Farewell to Tayeb Salih

Season-of-migration-to-the-north-190x300 In Arab Comment:

They are dying by the day. First, there was Edward Said, then Mahmoud Darwish, and now Tayeb Salih.

If Said sang about the pleasures of the “placeless place,” Darwish wrote like a jealous child unwilling to share the page with any one, a ruthless occupier in particular. Salih, on the other hand, spent most of his life on borderline between East, West, and the Rest. As a thinker, citizen, and writer, he towered quietly over our time with extraordinary luminosity. He also had a prodigious capacity for understanding people no matter where they came from.

A sign well defined in his chef-d’oeuvre, Season of Migration to the North, where the narrator intones: “The [the Sudanese people] were amazed to learn that Europeans with some differences were much like us, marrying and raising children in accordance with tradition and that generally they were a moral and honest people.” A humanist voice at its best! This is not the nonsense one finds in shabby screeds likes the “clash of cultures” or “what went wrong?”

Suffice it to add that Salih had an unbounded energy for waging struggles on behalf of the truth—the truth not only of usually unrecorded social suffering, but also the truth about the institutional obduracy that lurks beneath the surface of things, and a persistent endeavor of his last years the callous posturing of so-called realistic, or pragmatic writers.
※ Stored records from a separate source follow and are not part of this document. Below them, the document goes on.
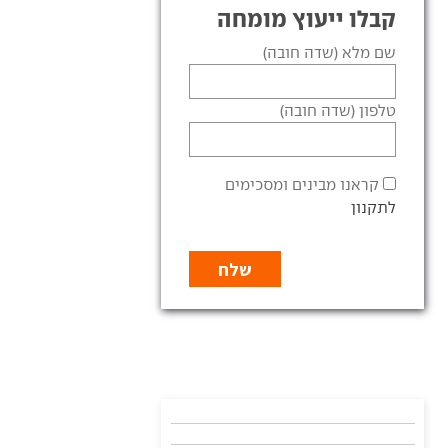
קבלו ייעוץ מומחה
שם מלא (שדה חובה)
טלפון (שדה חובה)
קראנו מבינים ומסכימים
לתקנון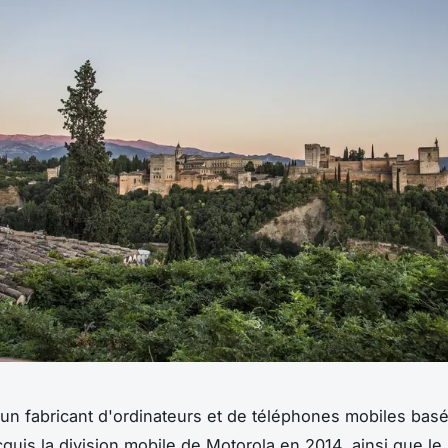
un fabricant d'ordinateurs et de téléphones mobiles bas
quis la division mobile de Motorola en 2014, ainsi que l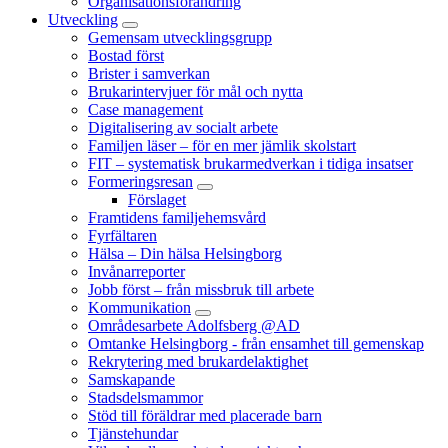
Organisationsförändring
Utveckling
Gemensam utvecklingsgrupp
Bostad först
Brister i samverkan
Brukarintervjuer för mål och nytta
Case management
Digitalisering av socialt arbete
Familjen läser – för en mer jämlik skolstart
FIT – systematisk brukarmedverkan i tidiga insatser
Formeringsresan
Förslaget
Framtidens familjehemsvård
Fyrfältaren
Hälsa – Din hälsa Helsingborg
Invånarreporter
Jobb först – från missbruk till arbete
Kommunikation
Områdesarbete Adolfsberg @AD
Omtanke Helsingborg - från ensamhet till gemenskap
Rekrytering med brukardelaktighet
Samskapande
Stadsdelsmammor
Stöd till föräldrar med placerade barn
Tjänstehundar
Power never phased or impressed Si Tayeb, as he was often called: he took on its many contemporary forms with undaunted courage. When the 2005-Cairo Third Arab Novel Conference sought to salvage something of the reputation of its much coveted prize by awarding it to Salih, the decision raised eyebrows. The recipients of the same prize had been Saudi novelist Abdul-Rahman Munif, Sonallah Ibrahim who turned it down, and Gamal El-Ghitani, who belongs to Ibrahim’s defiant generation, declined to be named for the award. “With all due respect Tayeb Salih is an outstanding novelist,” he chimed in, “his winning of the prize does not whitewash the event.”